ZFS gets deduplication – the right way

ZFS now has data deduplication – with the right configuration options for safety and performance in a compare-by-hash based storage system. From Jeff Bonwick’s ZFS deduplication blog entry:

Given the ability to detect hash collisions as described above, it is possible to use much weaker (but faster) hash functions in combination with the ‘verify’ option to provide faster dedup. ZFS offers this option for the fletcher4 checksum, which is quite fast:

zfs set dedup=fletcher4,verify tank

The tradeoff is that unlike SHA256, fletcher4 is not a pseudo-random hash function, and therefore cannot be trusted not to collide. It is therefore only suitable for dedup when combined with the ‘verify’ option, which detects and resolves hash collisions. On systems with a very high data ingest rate of largely duplicate data, this may provide better overall performance than a secure hash without collision verification.

What I like is (1) the user chooses the hash function based on their security and performance needs, (2) the system can optionally check for hash collisions, and (3) the ZFS storage pool design makes it easy to migrate data to a new hash function if necessary. ZFS is the first deduplicating storage system I know of with these features. (Do let me know if there are others out there!)

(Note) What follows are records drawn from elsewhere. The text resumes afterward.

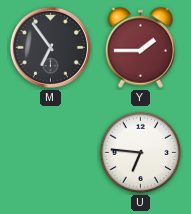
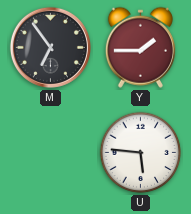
U: 6:46 -> 5:46
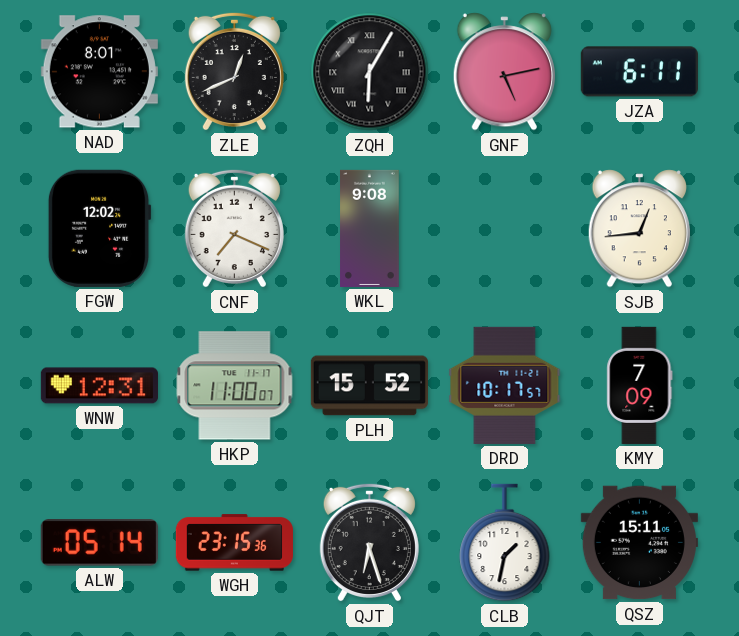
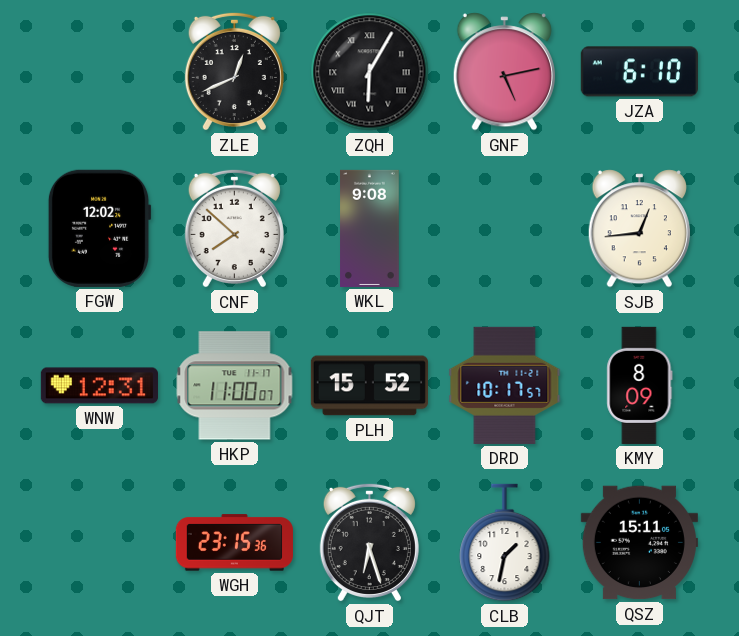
NAD: 8:01 -> none
JZA: 6:11 -> 6:10
CNF: 7:19 -> 7:52
KMY: 7:09 -> 8:09
ALW: 05:14 -> none
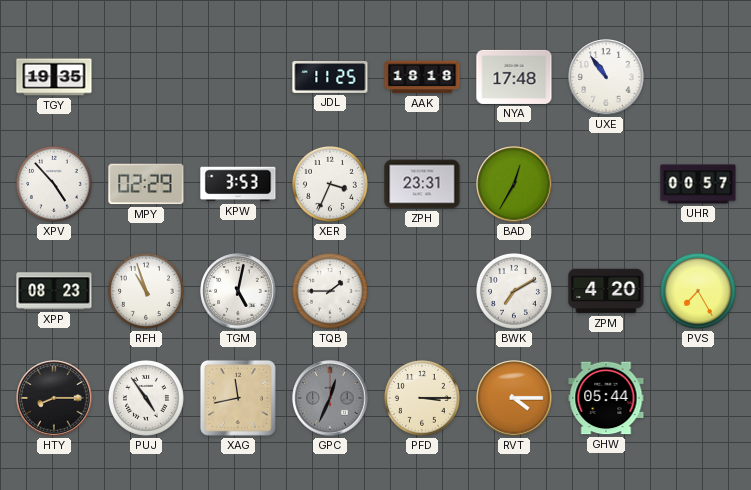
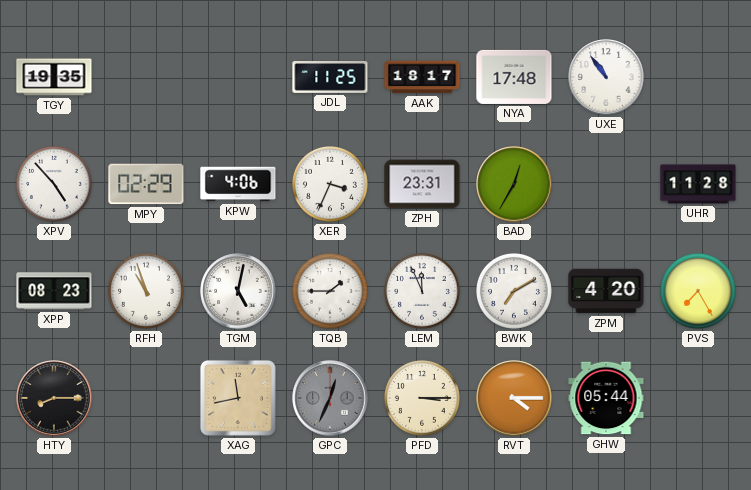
AAK: 18:18 -> 18:17
KPW: 3:53 -> 4:06
UHR: 00:57 -> 11:28
LEM: none -> 11:56
PUJ: 4:54 -> none
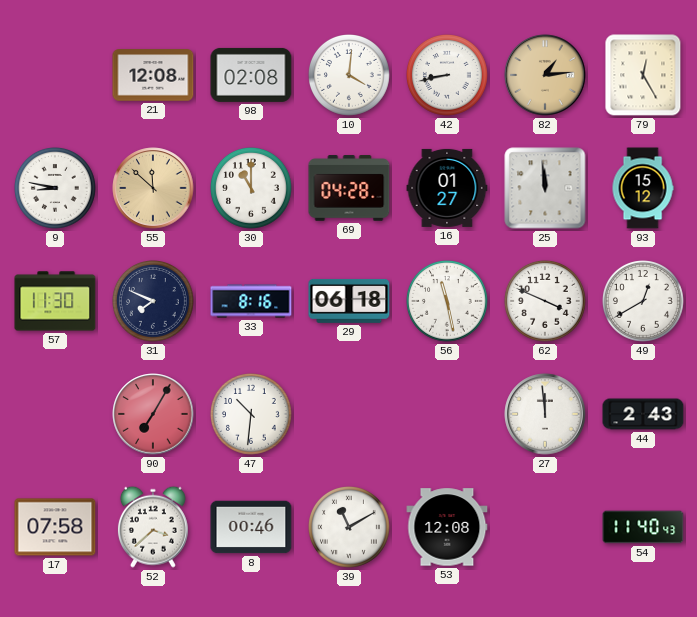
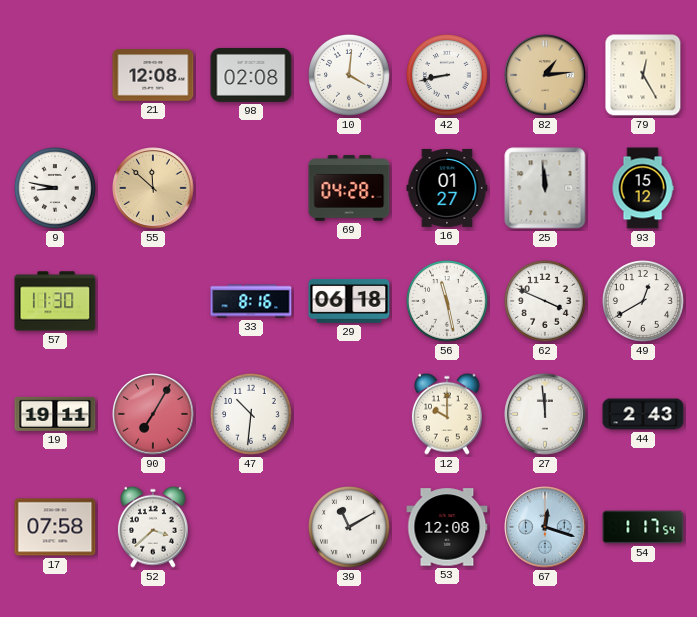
30: 11:00 -> none
31: 7:49 -> none
19: none -> 19:11
12: none -> 10:00
8: 00:46 -> none
67: none -> 12:18
54: 11:40 -> 1:17
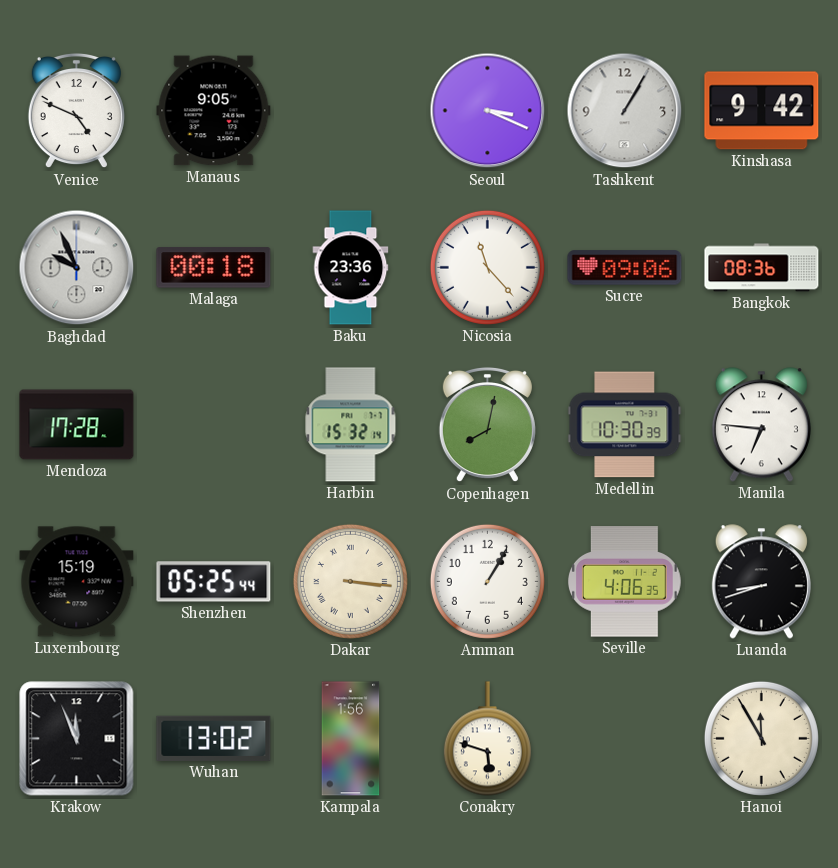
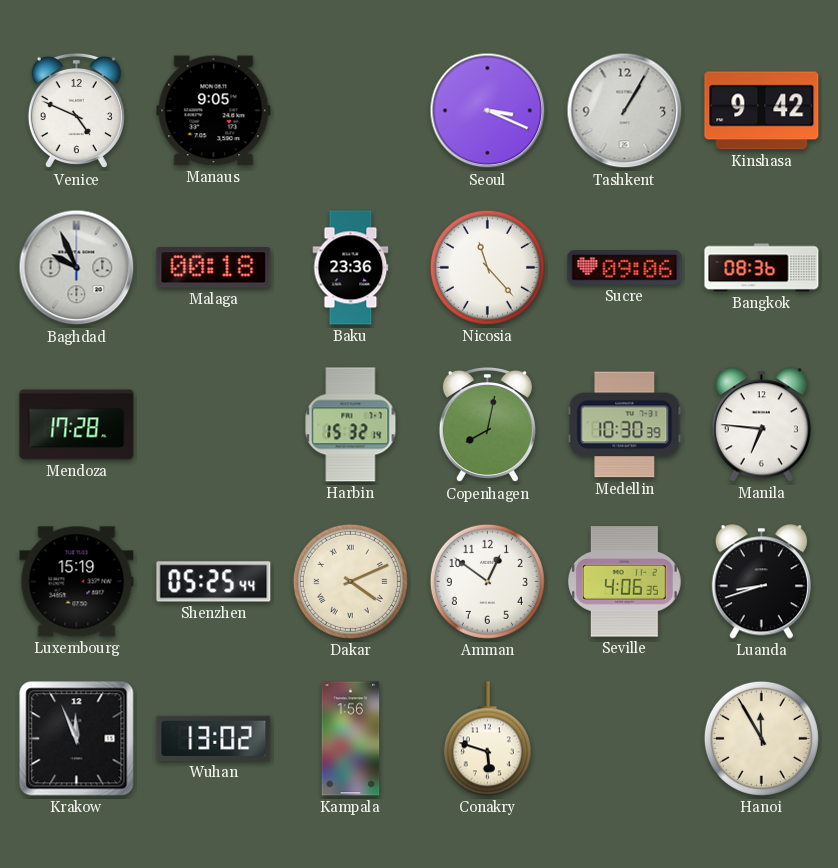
Dakar: 3:16 -> 4:11
Amman: 1:05 -> 12:51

3 thoughts on “ZFS gets deduplication – the right way”

  1. Dedupe in ZFS works on the level of blocks – not on the level of files – so this tweak cannot be made straightforwardly, AFAIU

  2. Thanks, I fail at reading comprehension when I skim.

    Assuming 4k blocks in a 1TB filesystem with sha256, that’s 2^28 blocks to put in a sparse index that maps uniformly distributed 256 bit prefix strings to 28 bit offsets (averaging 2*28 index bits for a block, or more key bytes for faster index traversal), so at least 2^31 = 2GB of space for the index. Such is the cost of such granularity.

    Limiting the index to only a sample of block hashes could be more efficient, assuming there’s some metadata to go from block to extent or node so that blocks that are “near” a collided node get indexed on the fly. That metadata can be done away with by referring to extents or nodes directly. So we’re almost back to using node-level hashes, but we can index files with a sample of their block hashes, and do more fine-grained sharing in the disk image use case.

Comments are closed.